Les faces nouvelles que tend à prendre parmi nous l’éternel problème de la certitude n’avaient sans doute point échappé au pénétrant et généreux esprit, l’une des gloires du spiritualisme français, qui s’était proposé de consacrer toutes les forces de sa maturité à une histoire du scepticisme, et qui a été si tristement interrompu par la mort dans cette œuvre à peine commencée : je veux parler de M. Emile Saisset. De cette histoire, qui eût été sans doute l’un des plus curieux livres de notre temps, grâce à la beauté du sujet et à l’éminent talent de l’auteur, il ne reste aujourd’hui que des fragmens dont les uns déjà publiés, les autres inédits, viennent d’être réunis avec un soin religieux par son frère, M. Amédée Saisset, lui-même excellent professeur de philosophie de l’Université[1]. Parmi les divers morceaux dont se compose ce volume, on remarquera l’étude sur Enésidème, le plus grand sceptique de l’antiquité.
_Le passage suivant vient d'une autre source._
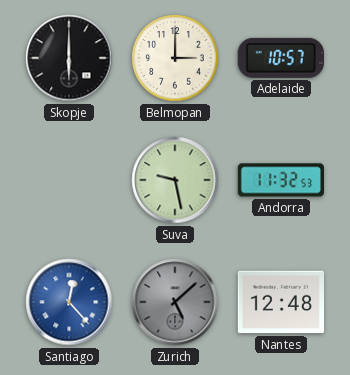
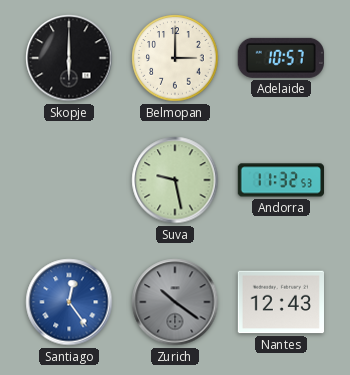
Santiago: 12:23 -> 12:24
Zurich: 5:08 -> 10:21
Nantes: 12:48 -> 12:43
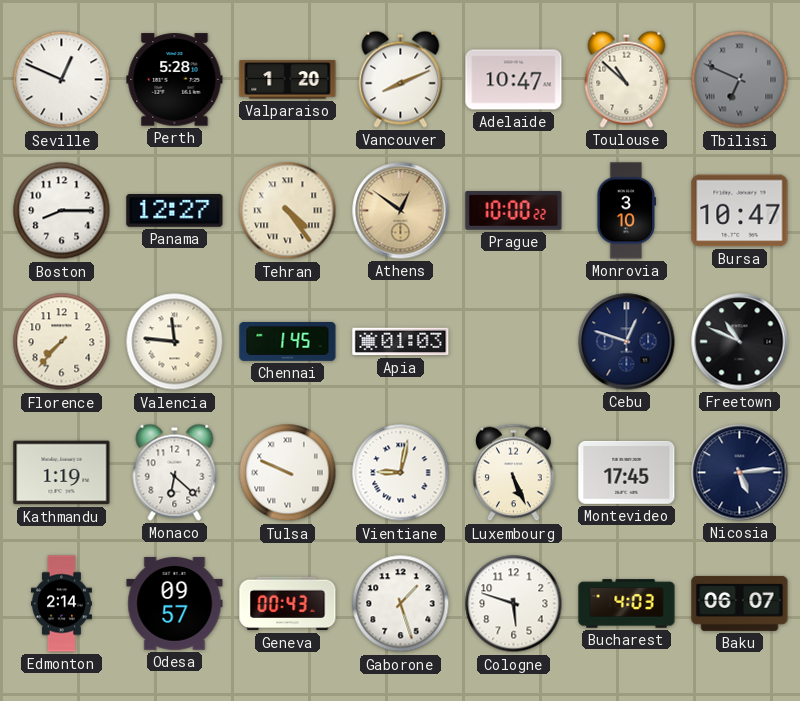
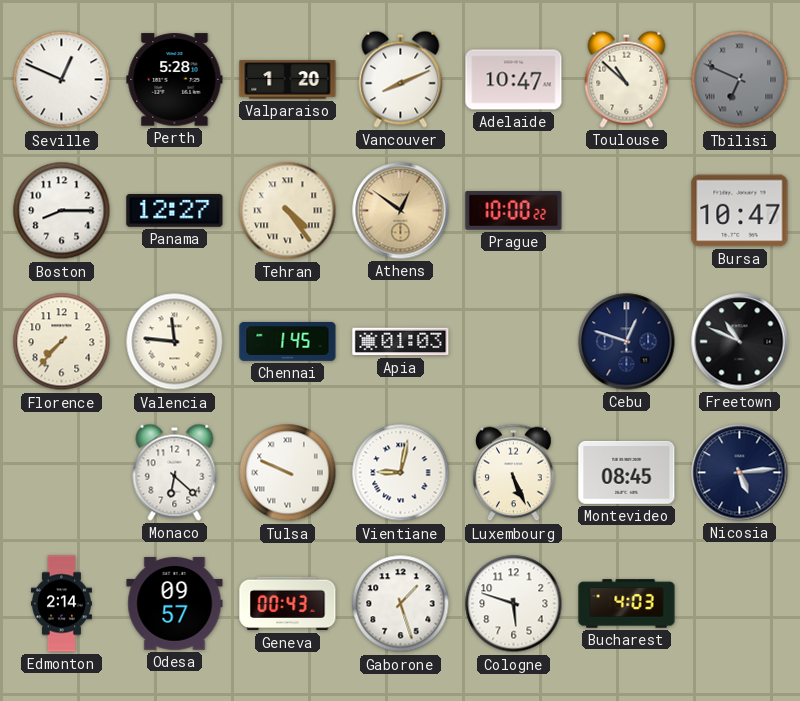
Monrovia: 3:10 -> none
Kathmandu: 1:19 -> none
Montevideo: 17:45 -> 08:45
Baku: 06:07 -> none
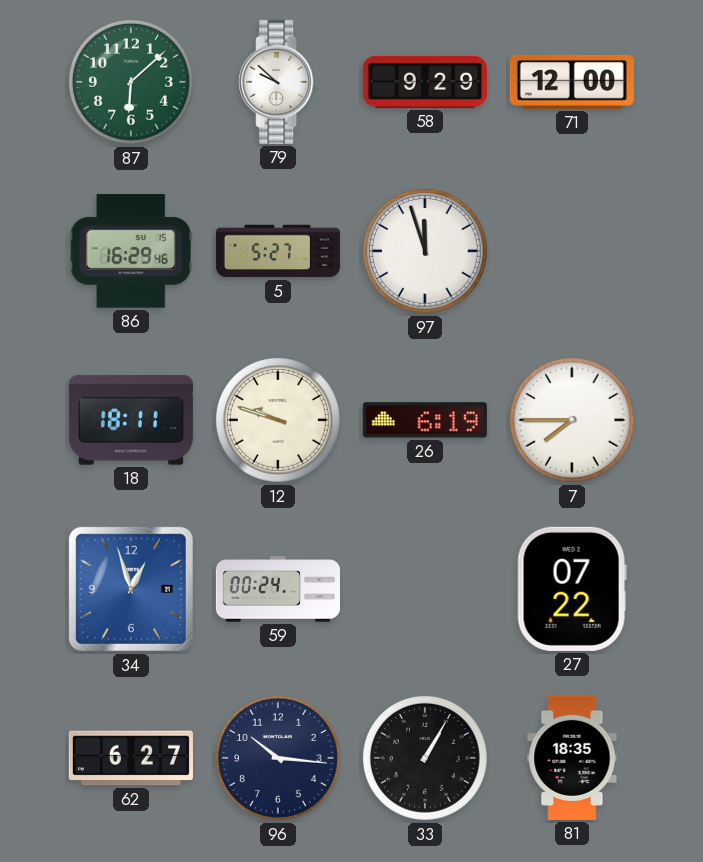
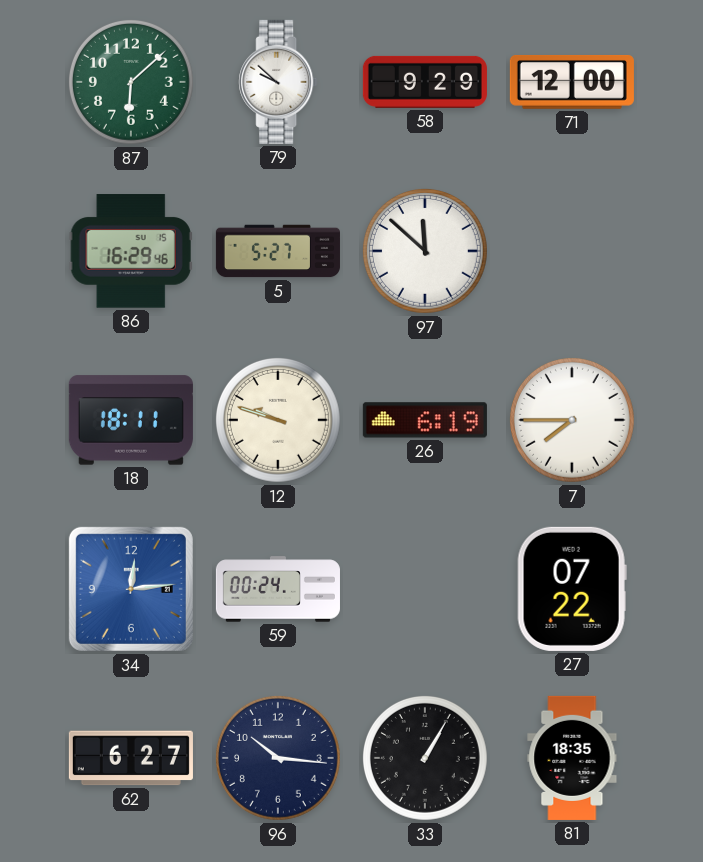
97: 11:57 -> 11:52
34: 12:57 -> 12:14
Ce travail très étendu, l’une des thèses les plus remarquables de la faculté des lettres de Paris, l’un des meilleurs morceaux philosophiques de l’auteur, était depuis longtemps fort estimé par les bons juges, et il résume à lui seul en quelque sorte toute l’histoire du scepticisme ancien ; mais il était devenu fort rare, comme les travaux de ce genre : les amis les plus intimes de l’auteur ne l’avaient même pas. C’est donc rendre un vrai service à la science que de le publier de nouveau. On remarquera encore quelques écrits de philosophie théorique, tous relatifs à la question du scepticisme, et où se rencontrent beaucoup de vues personnelles et originales ; mais ce qui donne à ce nouveau volume son plus grand prix, ce qui nous a paru de nature à provoquer le plus de réflexions intéressantes, c’est un travail entièrement inédit sur le scepticisme de Pascal, où l’auteur a touché, avec autant de fine réserve que de hardiesse, aux points les plus délicats des rapports de la religion et de la philosophie. Une étude sur Kant, publiée autrefois dans la Revue, complète ces travaux sur le scepticisme des temps modernes. Par ces deux morceaux, M. Saisset atteignait dans ses racines les plus profondes le scepticisme contemporain.

Lui-même indiquait ce but et cette occasion à ses recherches dans la leçon éloquente et spirituelle par laquelle il ouvrit, au mois de décembre 1861, son cours sur l’histoire du scepticisme. Voici en

  1. Indépendamment des volumes sur le Scepticisme (chez Didier), M. Amédée Saisset a encore publié deux volumes de son frère dans la Bibliothèque de Philosophie contemporaine, chez Germer Baillière, le premier intitulé l’Ame et la Vie, le second Fragmens et Discours. Ces deux volumes achèvent et complètent de la manière la plus intéressante l’œuvre philosophique de M. Emile Saisset.